_TASK OBJECTIVE_
Go line by line through the records and tally those that include "della". Respond with the tally only.

[Saved entries]
◆ ◆ ◆ ◆

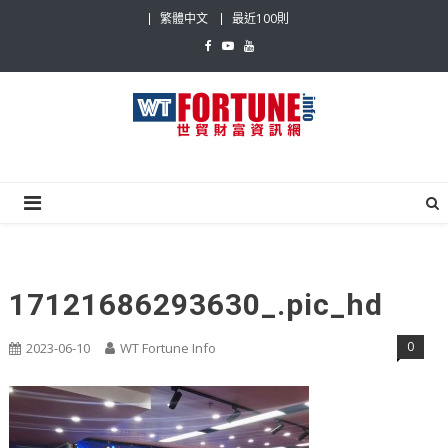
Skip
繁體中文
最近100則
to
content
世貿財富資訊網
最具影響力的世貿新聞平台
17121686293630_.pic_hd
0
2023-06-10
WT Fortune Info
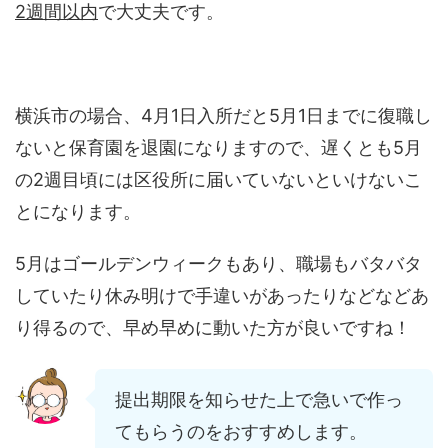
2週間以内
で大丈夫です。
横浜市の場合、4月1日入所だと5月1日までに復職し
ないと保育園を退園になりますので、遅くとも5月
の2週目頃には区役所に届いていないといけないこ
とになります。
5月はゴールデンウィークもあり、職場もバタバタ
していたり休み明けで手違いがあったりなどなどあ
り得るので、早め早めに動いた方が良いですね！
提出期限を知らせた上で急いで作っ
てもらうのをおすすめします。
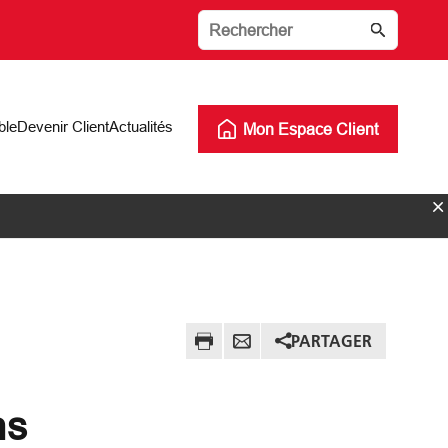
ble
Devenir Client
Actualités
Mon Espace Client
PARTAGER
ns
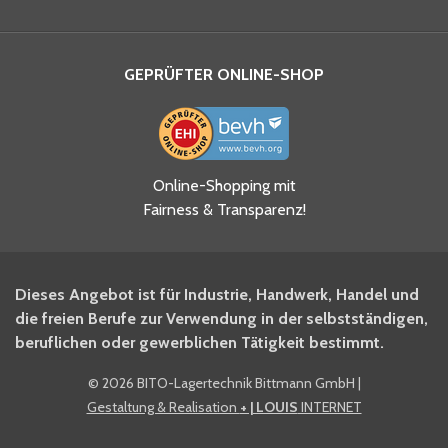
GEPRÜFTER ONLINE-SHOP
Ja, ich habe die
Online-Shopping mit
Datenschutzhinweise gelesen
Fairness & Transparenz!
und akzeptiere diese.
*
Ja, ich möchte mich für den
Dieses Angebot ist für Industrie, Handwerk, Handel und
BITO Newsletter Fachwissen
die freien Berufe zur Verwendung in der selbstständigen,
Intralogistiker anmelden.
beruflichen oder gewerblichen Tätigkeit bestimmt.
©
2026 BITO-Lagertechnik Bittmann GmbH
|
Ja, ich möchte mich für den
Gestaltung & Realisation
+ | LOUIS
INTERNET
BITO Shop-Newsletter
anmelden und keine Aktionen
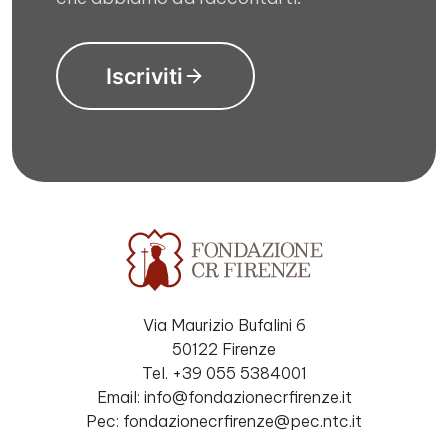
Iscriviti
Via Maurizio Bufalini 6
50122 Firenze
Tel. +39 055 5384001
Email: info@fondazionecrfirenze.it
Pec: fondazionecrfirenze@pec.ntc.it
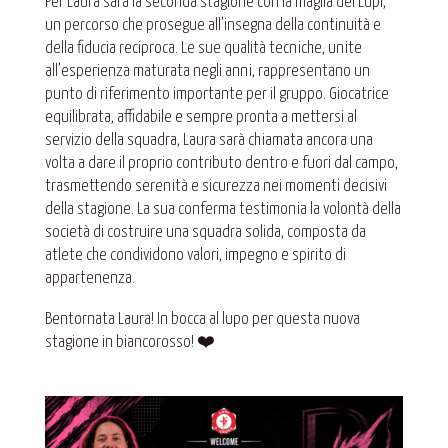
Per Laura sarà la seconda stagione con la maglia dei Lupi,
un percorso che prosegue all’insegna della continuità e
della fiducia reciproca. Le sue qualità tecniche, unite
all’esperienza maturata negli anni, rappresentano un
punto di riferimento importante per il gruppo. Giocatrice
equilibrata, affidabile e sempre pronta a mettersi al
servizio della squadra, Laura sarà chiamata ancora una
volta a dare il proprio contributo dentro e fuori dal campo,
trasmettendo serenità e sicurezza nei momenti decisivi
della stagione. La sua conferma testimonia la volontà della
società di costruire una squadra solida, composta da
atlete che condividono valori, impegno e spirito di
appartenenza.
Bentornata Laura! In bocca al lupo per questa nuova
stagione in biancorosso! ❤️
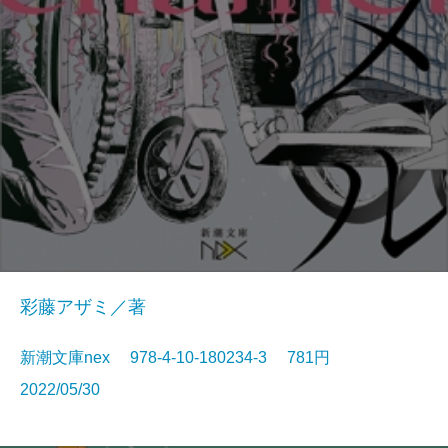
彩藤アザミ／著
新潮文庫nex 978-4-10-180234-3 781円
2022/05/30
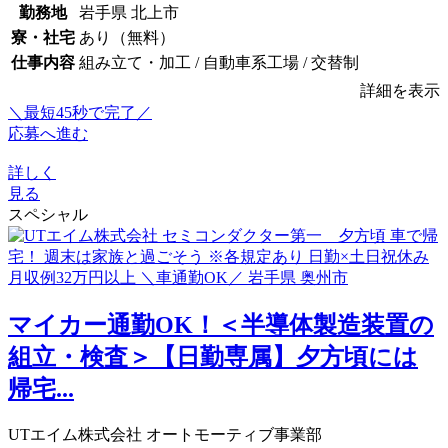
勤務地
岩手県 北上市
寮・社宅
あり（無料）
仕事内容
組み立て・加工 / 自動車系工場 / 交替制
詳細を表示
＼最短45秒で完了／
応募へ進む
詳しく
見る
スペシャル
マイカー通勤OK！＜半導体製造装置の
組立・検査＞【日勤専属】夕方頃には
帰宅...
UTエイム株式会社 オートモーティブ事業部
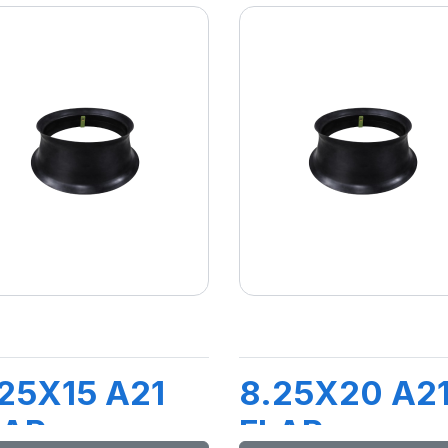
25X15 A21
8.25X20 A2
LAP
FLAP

◆ ◆ ◆ ◆

_THE ANSWER_
4